# Mounting Handles with Reversible Glue - Experimental Process....for those curious or interested



## CPD

Several months back in an unrelated post on burn-in's http://www.kitchenknifeforums.com/archive/index.php/t-19997.html had the idea to try animal hide glue for mounting handles. No one who chimed in had tried it as of then and it seemed worth some experiments... I've finally had a chance to test the theory and the results were successful in my limited tests. Wanted to share the whole process for anyone who is interested. 

First, a little background: I like building things. I like to cook and do it professionally, occasionally. I appreciate great knives. Making sayas and handles was a natural progression. What's never felt natural, or easy, is the process of mounting a custom WA handle. 

The traditional method of burning-in a handle is great, in theory. It's reversible, it's straightforward...and who doesn't occasional enjoy playing with fire. The problem is, custom handles usually have a bunch of parts that don't like high heat. Glue joints melding spacers and mixed materials -even when assembled with a through-dowel- are not always welcoming to a red hot tang that might melt or weaken the glue. And similarly, dense and oily exotic woods aren't terribly welcoming to the idea of expansion and contraction that heat introduces. They have a bad habit of cracking if not handled with care.
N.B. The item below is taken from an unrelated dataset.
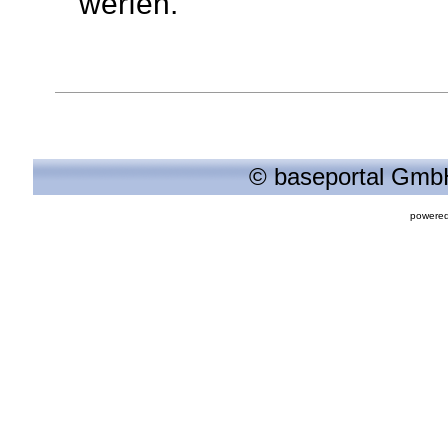
werfen.
© baseportal GmbH
powered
And even when you're careful, they'll occasional remind you - luck isn't always on your side.

With the many hours and, or, dollars, that go into a custom handle - it's an unpleasant moment when you break one before even putting it to use. Been there, done that.... and no joy.

The alternative - glue the beast on with epoxy - has its own pitfalls. most obvious beyond messy - it's pretty much permanent. If the handle shifted while the epoxy was curing (maybe because an oversized tang hole left room for movement?) Or the handle otherwise ended up out of alignment? Oh well. And if you love the handle, but maybe not love the marriage of it and one particular blade after giving it a spin for a while...Too bad there too. Removing an epoxied handle brings high odds the handle won't survive the surgery and will have to be amputated. 

Hide glue, long used in instrument making and other woodworking projects, has the dual benefits of being both a rigid and reversible glue. Unlike wood glues or epoxy, it doesn't flex...."no creep" to use the technical phrase. When it dries, it can usually be fractured along the glue line and the glue joint will not move. And as for reversible - get it wet and hot...it'll liquefy. Or again, just give it some force in the right place to get it to shear against itself. Antique restorers and luthiers use it for exactly these reasons.

I make sayas with hide glue so I can open them and refit them in the future if needed...and it works like a charm. Mounting handles was a random 'what if' idea.

Now, of course, reversible from wet and hot conditions doesn't sound ideal for a kitchen or kitchen knife...but waterproofing is easy enough and hot means over 160-180 degrees. That's not likely going to be an issue . If you've heated your expensive carbon knife to an internal temp inside the handle at that range, something's wrong. Then again, if it does happen...with hide glue, you can always re-glue it with fresh glue.

Over the past month I've experimented with the idea a few times and come up with a recipe that seems to work. For test purposes I've had two handles glued on this way all month long..a wa-converted Forgecraft and a mini blue #2 yanagabi. Both have custom handles but neither are so rare or valuable to outweigh the risks. On the forgie, I mounted the handle (and removed it) a couple times over a several days before leaving it on to see if it held up. It did. After a month, I felt comfortable enough to apply the same technique to my favorite knives, a pair of Heiji's. (I'll post a picture of the forgie and yanagiba at the end of this post)

The recipe is relatively simply. I used "Old Brown Glue" a brand of liquid hide glue that's easy to work with (as opposed to traditional hide glues that have to be melted in glue pots). Old Brown Glue can be bought from bunch of woodworking suppliers or even Amazon. The process worked on tightly seated handles, and where there was an oversized tang hole.

Hide glue prefers to be warm, so step one is to let the bottle sit in some hot water while I get things ready. 

Tang Prep - I clean any slag or residue off the last inch of the tang and coat the rest of it (all but the last inch) with a thin coating of shellac. I use an alcohol based high grade shellac, not a water-based product like bullseye. Traditional de-waxed shellac in alcohol is an amazing sealant. It may or may not be necessary, but it's an easy way to protect the tang against any chance of rust or surface damage.

The exposed last inch of the ting is rubbed with a little bit of garlic. Borrowed from a website that borrowed from an old book....the garlic is a historic technique to apparently micro-etch the metal and make the hide glue bond to it. (there are other additives that can make hide glue suitable for other materials or even waterproof it). May or may not be needed but I went with the approach from the first try and it worked.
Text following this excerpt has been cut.